I topi invadono la Festa di Rifondazione

Briano, consigliere di circoscrizione, denuncia la presenza di «pantegane enormi, ma la manifestazione prosegue»

La Festa di Rifondazione comunista a Zinola si svolge in un’area invasa da topi da fogna che, secondo la testimonianza diretta degli abitanti della cittadina del Savonese, «saltano da un albero all’altro, escono dal tunnel in cemento delle acque bianche ubicato al centro della spiaggia, e addirittura sono cascati da un ramo sulla gonna di una signora seduta su una panchina». Eppure, la «Libera Festa» dei fan del partito di Fausto Bertinotti, in programma fino al giorno 16, va avanti, nonostante la presenza delle pantegane di enormi dimensioni. Se ne lamenta, fra gli altri, il consigliere di circoscrizione Renzo Briano, che ha cercato in tutti i modi di provocare l’intervento delle autorità preposte alla tutela della salute pubblica.

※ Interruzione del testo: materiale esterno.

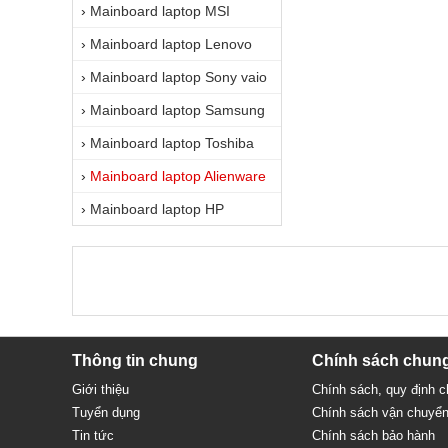
›
Mainboard laptop MSI
›
Mainboard laptop Lenovo
›
Mainboard laptop Sony vaio
›
Mainboard laptop Samsung
›
Mainboard laptop Toshiba
›
Mainboard laptop Alienware
›
Mainboard laptop HP
Thông tin chung
Chính sách chun
Giới thiệu
Chính sách, quy định 
Tuyển dụng
Chính sách vận chuyể
Tin tức
Chính sách bảo hành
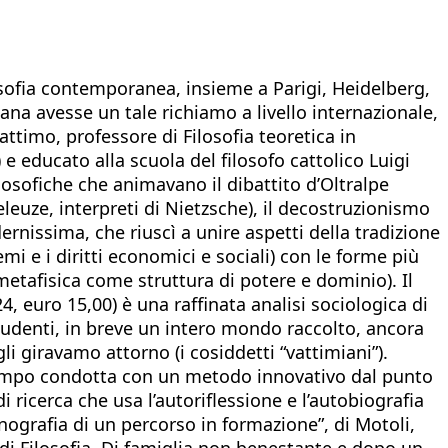
losofia contemporanea, insieme a Parigi, Heidelberg,
ana avesse un tale richiamo a livello internazionale,
attimo, professore di Filosofia teoretica in
 e educato alla scuola del filosofo cattolico Luigi
ilosofiche che animavano il dibattito d’Oltralpe
leuze, interpreti di Nietzsche), il decostruzionismo
rnissima, che riuscì a unire aspetti della tradizione
temi e i diritti economici e sociali) con le forme più
metafisica come struttura di potere e dominio). Il
, euro 15,00) è una raffinata analisi sociologica di
studenti, in breve un intero mondo raccolto, ancora
i giravamo attorno (i cosiddetti “vattimiani”).
l campo condotta con un metodo innovativo dal punto
 ricerca che usa l’autoriflessione e l’autobiografia
tnografia di un percorso in formazione”, di Motoli,
 di Filosofia. Di famiglia non benestante e dopo un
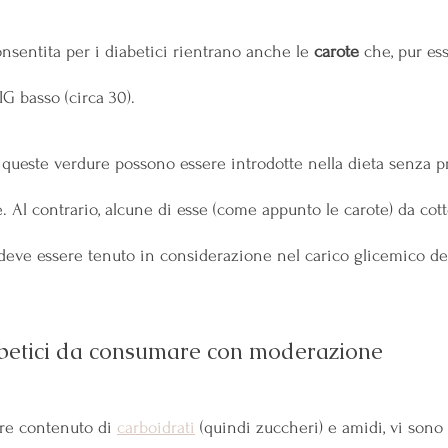
consentita per i diabetici rientrano anche le 
carote
 che, pur es
G basso (circa 30).
, queste verdure possono essere introdotte nella dieta senza 
e. Al contrario, alcune di esse (come appunto le carote) da co
 deve essere tenuto in considerazione nel carico glicemico del
betici da consumare con moderazione
ore contenuto di 
carboidrati
 (quindi zuccheri) e amidi, vi sono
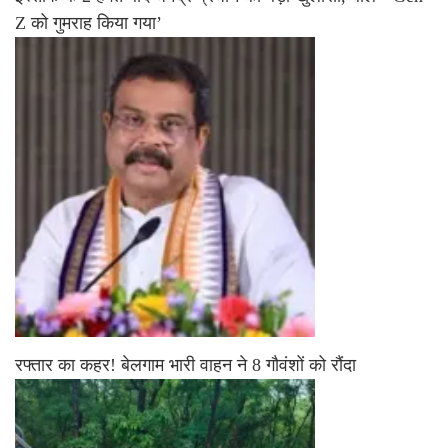
Z को गुमराह किया गया’
रफ्तार का कहर! बेलगाम भारी वाहन ने 8 गौवंशों को रौंदा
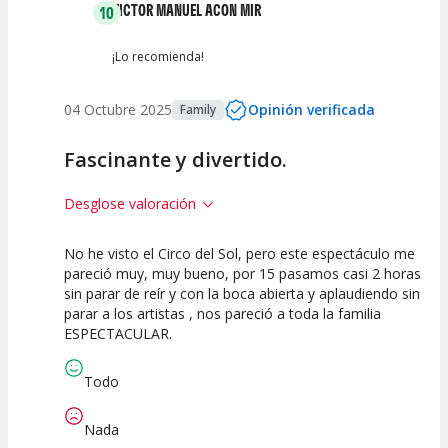
VICTOR MANUEL ACON MIR
10
¡Lo recomienda!
04 Octubre 2025
Opinión verificada
Family
Fascinante y divertido.
Desglose valoración
No he visto el Circo del Sol, pero este espectáculo me
10
10
10
pareció muy, muy bueno, por 15 pasamos casi 2 horas
sin parar de reír y con la boca abierta y aplaudiendo sin
Calidad del
Puesta en
Interpretación
parar a los artistas , nos pareció a toda la familia
Espectáculo
Escena
artística
ESPECTACULAR.
Todo
Nada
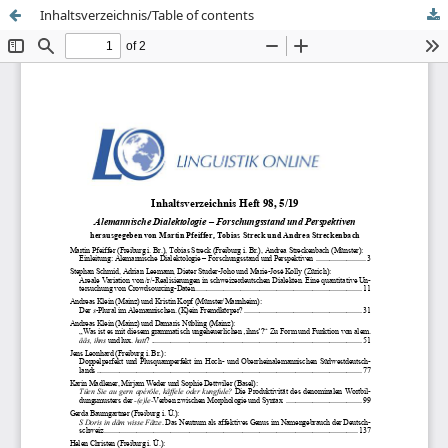
Inhaltsverzeichnis/Table of contents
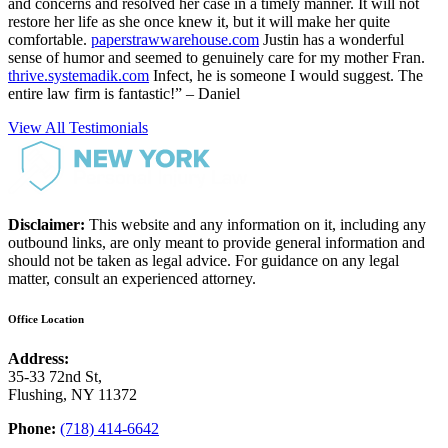
and concerns and resolved her case in a timely manner. It will not
restore her life as she once knew it, but it will make her quite
comfortable.
paperstrawwarehouse.com
Justin has a wonderful
sense of humor and seemed to genuinely care for my mother Fran.
thrive.systemadik.com
Infect, he is someone I would suggest. The
entire law firm is fantastic!” – Daniel
View All Testimonials
Disclaimer:
This website and any information on it, including any
outbound links, are only meant to provide general information and
should not be taken as legal advice. For guidance on any legal
matter, consult an experienced attorney.
Office Location
Address:
35-33 72nd St,
Flushing, NY 11372
Phone:
(718) 414-6642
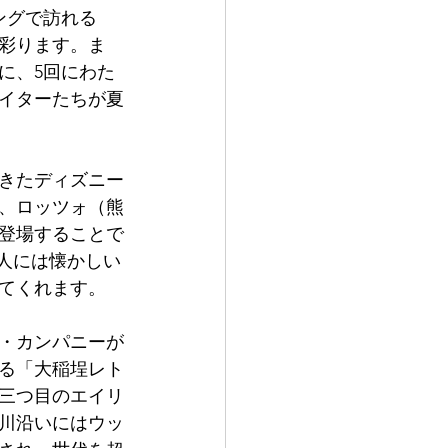
ングで訪れる
を彩ります。ま
に、5回にわた
イターたちが夏
てきたディズニー
、ロッツォ（熊
登場することで
人には懐かしい
てくれます。
ー・カンパニーが
る「大稲埕レト
三つ目のエイリ
川沿いにはウッ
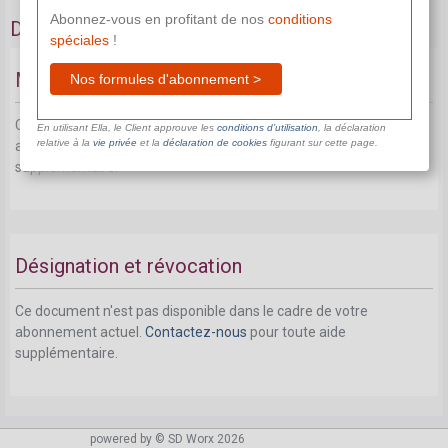
Abonnez-vous en profitant de nos
conditions
Désignation de la personne de confiance
spéciales
!
Membre du personnel
Nos formules d'abonnement >
Ce document n'est pas disponible dans le cadre de votre
En utilisant Ella, le Client approuve les
conditions d’utilisation
, la déclaration
relative à la
vie privée
et la
déclaration de cookies
figurant sur cette page.
abonnement actuel.
Contactez-nous
pour toute aide
supplémentaire.
Désignation et révocation
Ce document n'est pas disponible dans le cadre de votre
abonnement actuel.
Contactez-nous
pour toute aide
supplémentaire.
powered by © SD Worx 2026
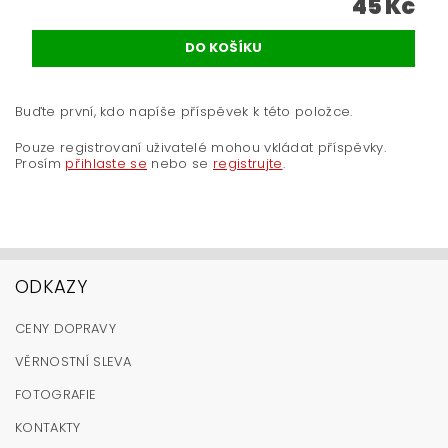
45 Kč
Buďte první, kdo napíše příspěvek k této položce.
Pouze registrovaní uživatelé mohou vkládat příspěvky.
Prosím
přihlaste se
nebo se
registrujte
.
ODKAZY
CENY DOPRAVY
VĚRNOSTNÍ SLEVA
FOTOGRAFIE
KONTAKTY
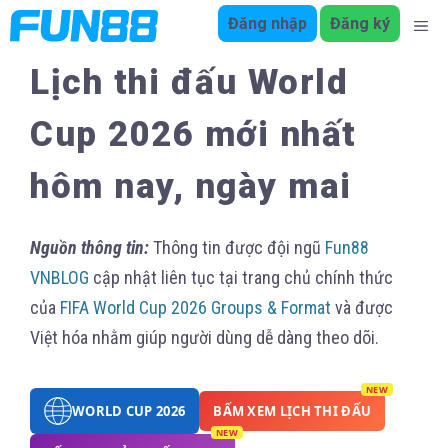
Chuyển
Đăng nhập
Đăng ký
ME
đến
Lịch thi đấu World
nội
dung
Cup 2026 mới nhất
hôm nay, ngày mai
Nguồn thông tin:
Thông tin được đội ngũ
Fun88
VNBLOG
cập nhật liên tục tại trang chủ chính thức
của
FIFA World Cup 2026 Groups & Format
và được
Việt hóa nhằm giúp người dùng dễ dàng theo dõi.
NEW
WORLD CUP 2026
BẤM XEM LỊCH THI ĐẤU
NEW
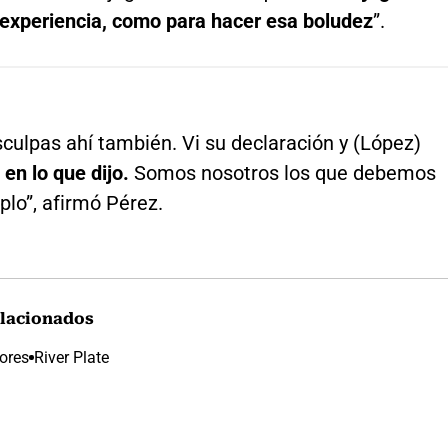
 experiencia, como para hacer esa boludez
”.
sculpas ahí también. Vi su declaración y (López)
 en lo que dijo.
Somos nosotros los que debemos
plo”, afirmó Pérez.
lacionados
ores
River Plate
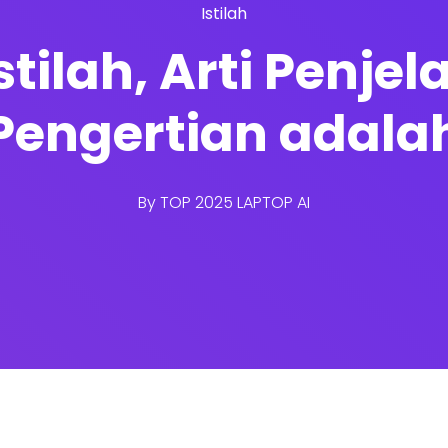
Istilah
stilah, Arti Penj
Pengertian adala
By
TOP 2025 LAPTOP AI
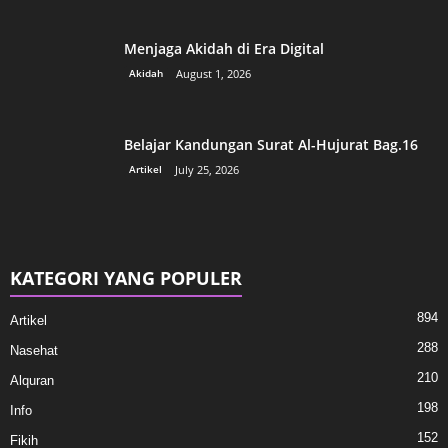
Menjaga Akidah di Era Digital
Akidah
August 1, 2026
Belajar Kandungan Surat Al-Hujurat Bag.16
Artikel
July 25, 2026
KATEGORI YANG POPULER
894
Artikel
288
Nasehat
210
Alquran
198
Info
152
Fikih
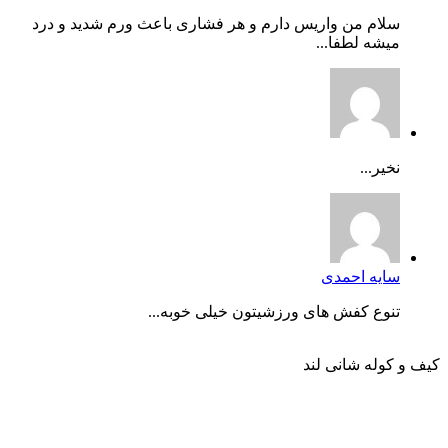
سلام من واریس دارم و هر فشاری باعث ورم شدید و درد
میشه لطفا...
نخیر...
سایه احمدی
تنوع کفش های ورزشیتون خیلی خوبه...
کیف و کوله شانی لند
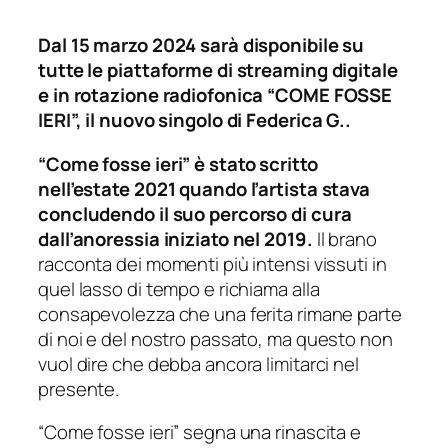
Dal 15 marzo 2024 sarà disponibile su
tutte le piattaforme di streaming digitale
e in rotazione radiofonica “COME FOSSE
IERI”, il nuovo singolo di Federica G..
“Come fosse ieri” è stato scritto
nell’estate 2021 quando l’artista stava
concludendo il suo percorso di cura
dall’anoressia iniziato nel 2019.
Il brano
racconta dei momenti più intensi vissuti in
quel lasso di tempo e richiama alla
consapevolezza che una ferita rimane parte
di noi e del nostro passato, ma questo non
vuol dire che debba ancora limitarci nel
presente.
“Come fosse ieri” segna una rinascita e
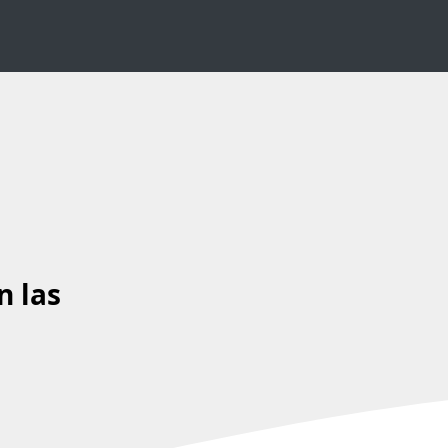
n las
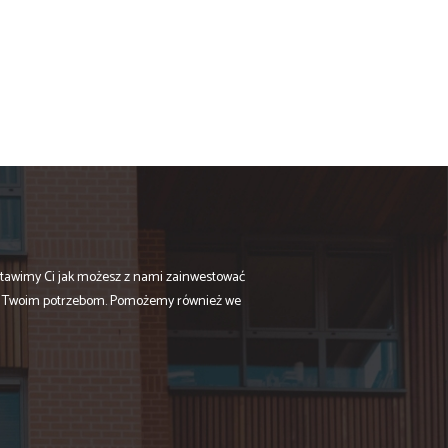
stawimy Ci jak możesz z nami zainwestować
cy Twoim potrzebom. Pomożemy również we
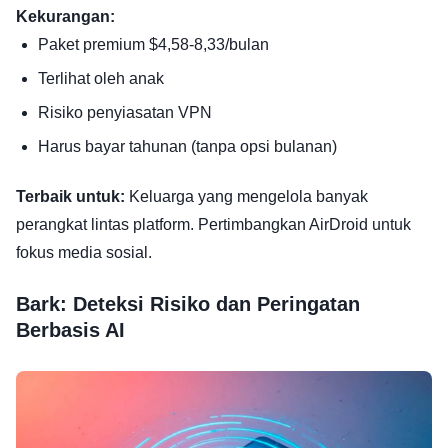
Kekurangan:
Paket premium $4,58-8,33/bulan
Terlihat oleh anak
Risiko penyiasatan VPN
Harus bayar tahunan (tanpa opsi bulanan)
Terbaik untuk:
Keluarga yang mengelola banyak
perangkat lintas platform. Pertimbangkan AirDroid untuk
fokus media sosial.
Bark: Deteksi Risiko dan Peringatan
Berbasis AI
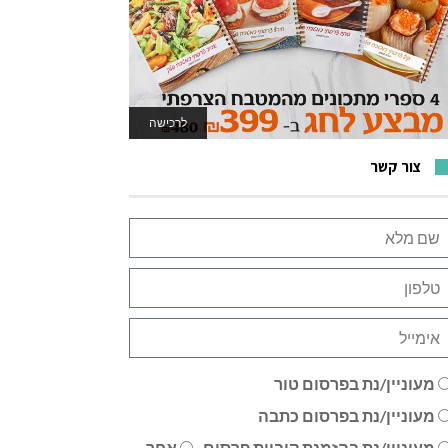
לרכישה
לאתר המשחקים
צור קשר
מעוניין/נת בפרסום טור
מעוניין/נת בפרסום כתבה
מעוניין/נת בהזמנת קוביית פרסום
אחר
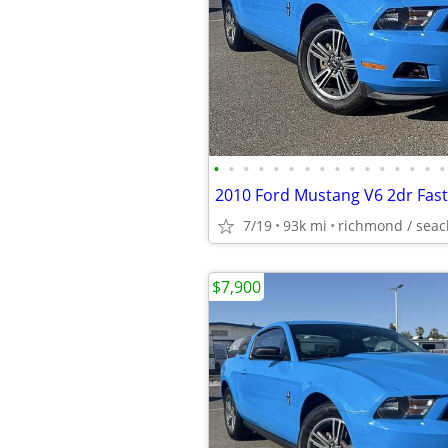
•
•
•
•
•
•
•
•
•
•
•
•
•
•
•
•
2010 Ford Mustang V6 2dr Fas
7/19
93k mi
richmond / seacl
$7,900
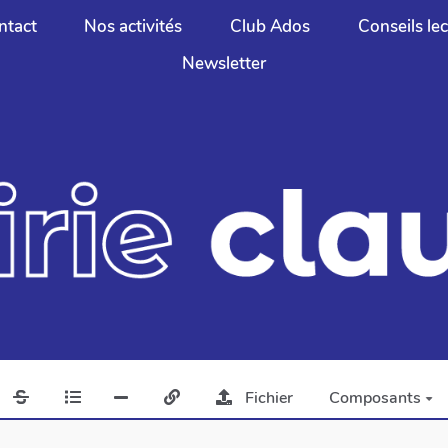
ntact
Nos activités
Club Ados
Conseils le
Newsletter
Fichier
Composants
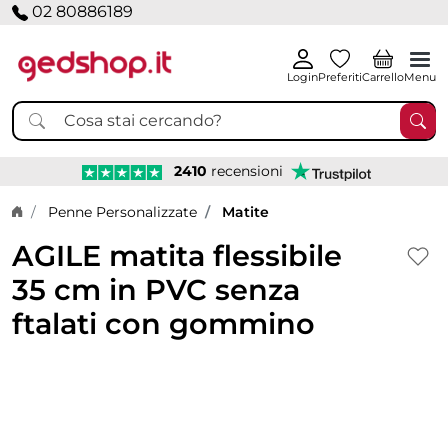
02 80886189
Login
Preferiti
Carrello
Menu
2410
recensioni
Home page
Penne Personalizzate
Matite
AGILE matita flessibile
35 cm in PVC senza
ftalati con gommino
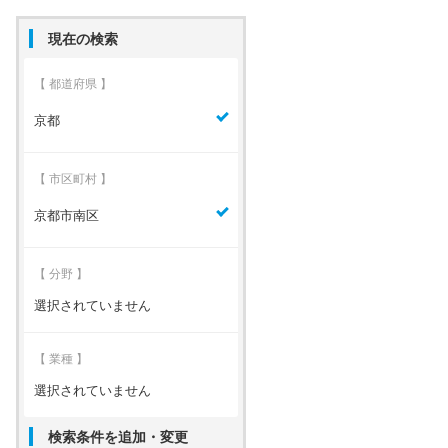
現在の検索
【 都道府県 】
京都
【 市区町村 】
京都市南区
【 分野 】
選択されていません
【 業種 】
選択されていません
検索条件を追加・変更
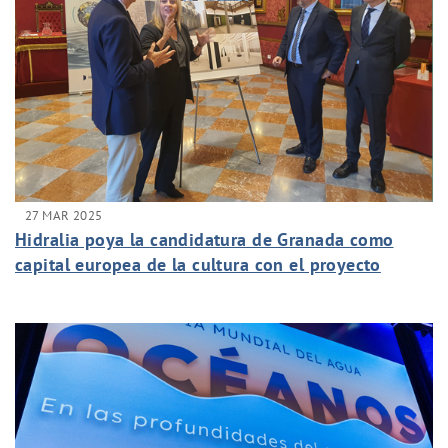
27 MAR 2025
Hidralia poya la candidatura de Granada como
capital europea de la cultura con el proyecto
Biometropoli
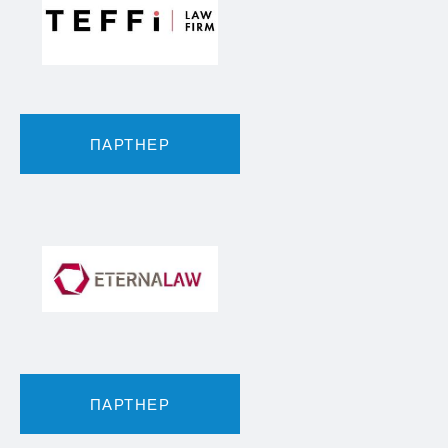
ПАРТНЕР
ПАРТНЕР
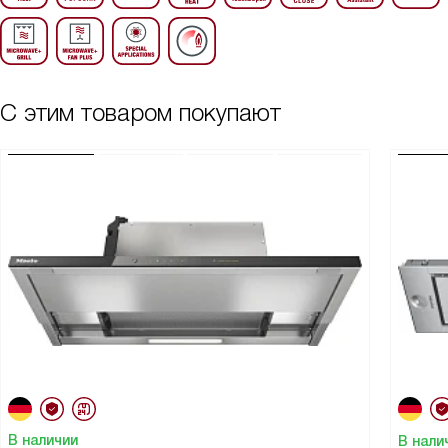
С этим товаром покупают
В наличии
В нали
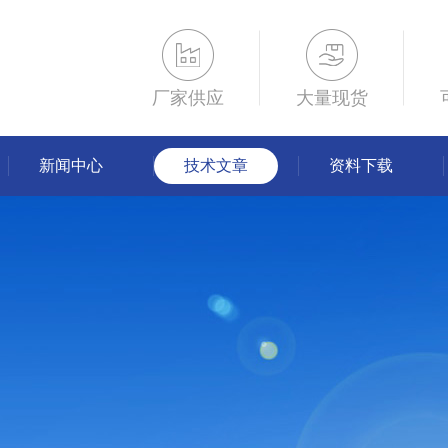
厂家供应
大量现货
新闻中心
技术文章
资料下载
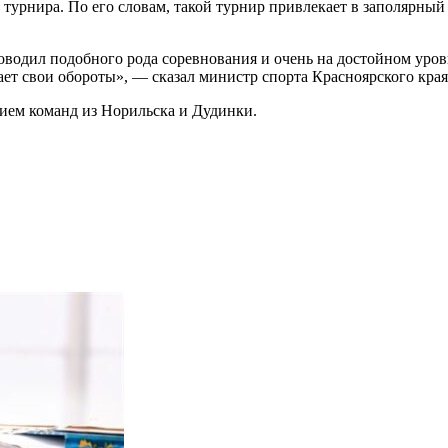
рнира. По его словам, такой турнир привлекает в заполярный 
водил подобного рода соревнования и очень на достойном уровн
вает свои обороты», — сказал министр спорта Красноярского кра
тием команд из Норильска и Дудинки.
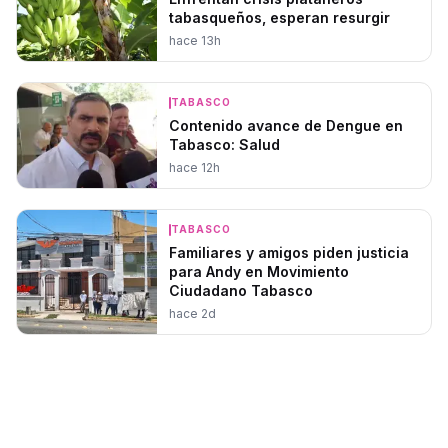
tabasqueños, esperan resurgir
hace 13h
TABASCO
Contenido avance de Dengue en
Tabasco: Salud
hace 12h
TABASCO
Familiares y amigos piden justicia
para Andy en Movimiento
Ciudadano Tabasco
hace 2d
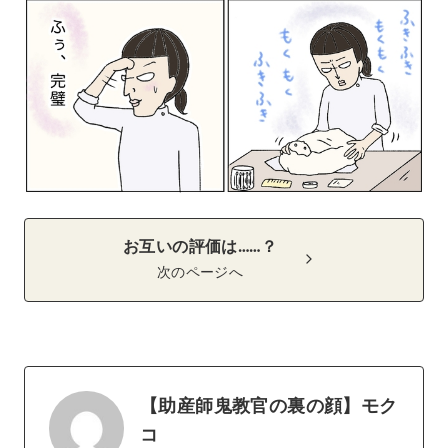
お互いの評価は……？
次のページへ
【助産師鬼教官の裏の顔】モク
コ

«Premetto che, a seguito di una mia segnalazione precedente - spiega in particolare Briano - è stata riscontrata e documentata la presenza di topi nei giardini pubblici, anche da parte dell’assessore Lirosi e degli altri consiglieri di circoscrizione che hanno effettuato un approfondito sopralluogo. In allora - aggiunge Briano - era stata effettuata una bonifica». Che evidentemente non ha dato gli esiti sperati e, soprattutto, duraturi, tanto che il problema si è ripresentato in questi giorni di «Festa» in maniera clamorosa: «Come noto - insiste il consigliere di circoscrizione - i grossi roditori possono essere portatori di gravi malattie. E allora, in qualità di consigliere e cittadino, mi domando come sia possibile che siano state rilasciate regolari autorizzazioni da parte del Comune e dalla Asl 2 Savonese per la manifestazione di Rifondazione comunista, che si svolge a pochi metri dai giardini pubblici infestati, e dove vengono cucinati cibi e consumate bibite. Non si può non rilevare che, se un qualsiasi commerciante agisse in analoghe condizioni igieniche e sanitarie, sarebbe certamente costretto a chiudere l’attività, e a sottomettersi a rilevanti sanzioni».